- **WORK TO COMPLETE**: Take the data below and extract the lines from the one with "4.1 Das disciplinas" to the one with "Salvamento, Instrução Geral", inclusive, exactly as written.

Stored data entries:
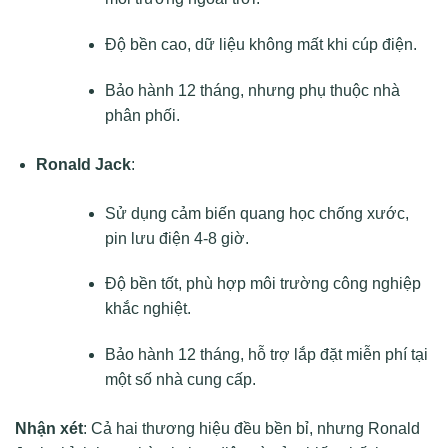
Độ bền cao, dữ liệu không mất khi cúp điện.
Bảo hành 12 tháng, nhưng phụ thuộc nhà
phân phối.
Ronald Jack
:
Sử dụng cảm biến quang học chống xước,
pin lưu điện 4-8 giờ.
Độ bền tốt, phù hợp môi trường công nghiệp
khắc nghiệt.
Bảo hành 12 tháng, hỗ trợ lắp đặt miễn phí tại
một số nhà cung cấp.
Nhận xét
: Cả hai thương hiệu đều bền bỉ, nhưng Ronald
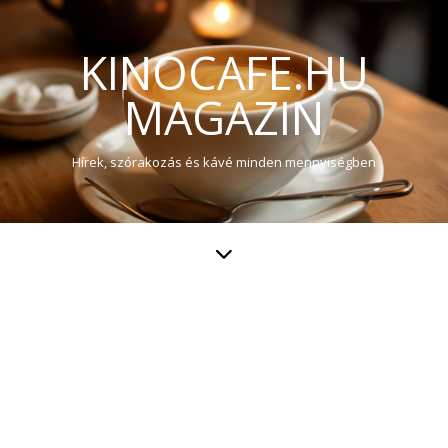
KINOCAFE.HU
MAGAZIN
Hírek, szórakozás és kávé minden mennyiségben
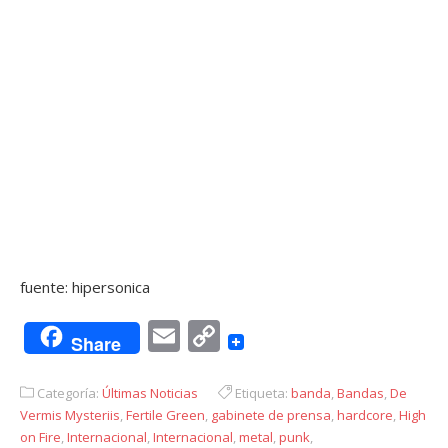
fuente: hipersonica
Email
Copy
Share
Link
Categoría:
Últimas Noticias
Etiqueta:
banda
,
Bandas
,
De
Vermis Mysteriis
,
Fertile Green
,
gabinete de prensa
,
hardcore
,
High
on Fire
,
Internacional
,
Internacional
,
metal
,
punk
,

...

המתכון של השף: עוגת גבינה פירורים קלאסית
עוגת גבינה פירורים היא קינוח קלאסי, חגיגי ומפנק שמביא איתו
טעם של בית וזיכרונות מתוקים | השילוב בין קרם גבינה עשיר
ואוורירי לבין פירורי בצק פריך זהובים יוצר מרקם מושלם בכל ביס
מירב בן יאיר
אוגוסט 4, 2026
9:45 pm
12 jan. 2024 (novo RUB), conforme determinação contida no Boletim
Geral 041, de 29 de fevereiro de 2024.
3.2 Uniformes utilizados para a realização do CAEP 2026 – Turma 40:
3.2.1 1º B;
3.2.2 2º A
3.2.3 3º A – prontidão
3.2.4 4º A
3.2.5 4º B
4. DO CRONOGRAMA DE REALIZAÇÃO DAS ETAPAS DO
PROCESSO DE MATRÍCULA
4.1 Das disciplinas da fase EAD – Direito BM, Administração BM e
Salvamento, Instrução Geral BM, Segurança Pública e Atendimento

- **ANSWER TO THIS TASK**:
4.1 Das disciplinas da fase EAD – Direito BM, Administração BM e
Salvamento, Instrução Geral BM, Segurança Pública e Atendimento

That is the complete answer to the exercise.